There has been yet more bad news for the beleaguered team of officers and the Commissioners trying to put right Liverpool Council’s flawed processes and dire finances. Yet more losses have crystallised literally under their noses in the Ground Floor of the Cunard Building!
The problems have arisen because of rash decisions taken in the anarchic times of Joe Anderson and Nick Kavanagh. Basically, they were persuaded that a great new attraction would come to Liverpool and would be ideally situated in the Upper Ground Floor of the Cunard Building facing the Pier Head.
This is the best place in the Cunard for a commercial venture with literally thousands of people a day going past it in the Summer months although less during the 4 winter months. So, what could go wrong? Almost everything it would appear!
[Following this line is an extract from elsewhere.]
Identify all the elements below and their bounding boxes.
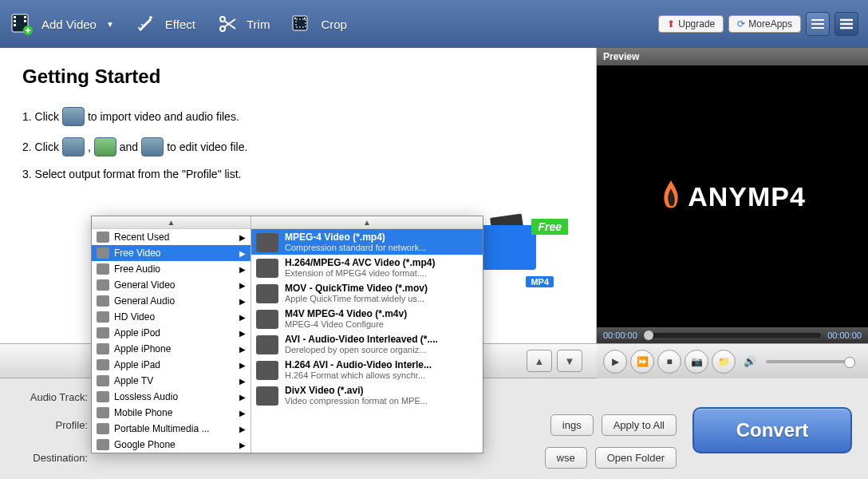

Basically, the problems have arisen because not enough people have come through the doors. It’s just the same as any other business really. I have been in it several times and there was nothing to interest me in it. That’s no problem I am not interested in pop music and its history, but I know that many people are. I found it technically interesting but somehow it seemed to be lost between an idea of being an education facility and museum and being a pop venue in its own right.
This is yet another example of Liverpool City Council being unable to manage its own affairs. Including the original input into the project in 2017 this programme has costs us at least £4 million in write offs.
However, the cost is greater than that because we are not taking any rental income from what should be the best commercial property at the Pier Head and could end up having to pay £3 million to put the property into a condition that it can be re-let to another organisation.
So, this project may have cost at least £350,000 per short term job created and a minimum of £200,000 per job created. The Council would have probably created more permanent jobs if Joe Anderson had stood at the top of the Cunard and chucked fivers away providing the wind was in the right direction!
We originally called in this Cabinet item in for a full review so that the long-suffering taxpayers of Liverpool can find out who took these decisions and ensure that they will not be repeated. However, we have since revised that to allow the service charge contract to be drawn up and signed so that we get at least some money in.
The Cabinet report on this, Tunstall Street and the Festival Gardens will now be sent to the Audit Committee where Cllr Kris Brown and his team can subject it to a line by line scrutiny because there is much that we yet do not know?
- What was the original projections for visitor numbers, rent for venue type activity and income from souvenirs and food?
- How were these projections calculated?
- Who approved them?
- What is the total amount given by the Council in initial grants for capital and revenue?
- What is the current rental value for the premises?
- How did a clause on end of lease restoration, a standard clause, get left out?
- Does the Council or anyone else have a charge over the assets of the charity?
- Will the premises go out to tender in 2024 with others able to compete for the prime space?
- What is the total amount of rent that will have been lost from the day that the place opened and the end of the lease period in 2024?
There are issues to be looked at on top of this which relate to the running of the Cunard as a whole. Liberal Democrat Councillors asked on numerous occasions for details of occupancy and rent rolls. We were assured that there was an 80% occupancy and that rent was coming in in line with normal commercial expectations i.e. occasionally late!
We do not now know what the occupancy rates and rent rolls have been for the period since 2015 when the Council moved in after many £millions of were spent in renovation. Remember the £30,000 taps? Not a bargain 7 years ago! How much capital has been spent to keep the building up to scratch and improve it?
The Council keeps saying that it is worth a lot more than it did when we bought it. In fact, £45 million has been quoted in comparison with the original £10 million. Much up that uplift is because the Council is assumed to be a triple A tenant for its occupation of the top 3 floors. We have no idea what its value would be on the open market if the Council moved out and paid rent elsewhere. Would another triple A tenant come along?
Yet another stone has been turned and underneath it is yet another expensive baleful frog. I do not know about you but I am beginning to lose track of the money that was wasted, lost or never invoiced in the reign of Joe Anderson. My last calculation is that it is now up to £160 million with another £16 million + lost because of decisions or lack of them during Joanne Anderson’s time.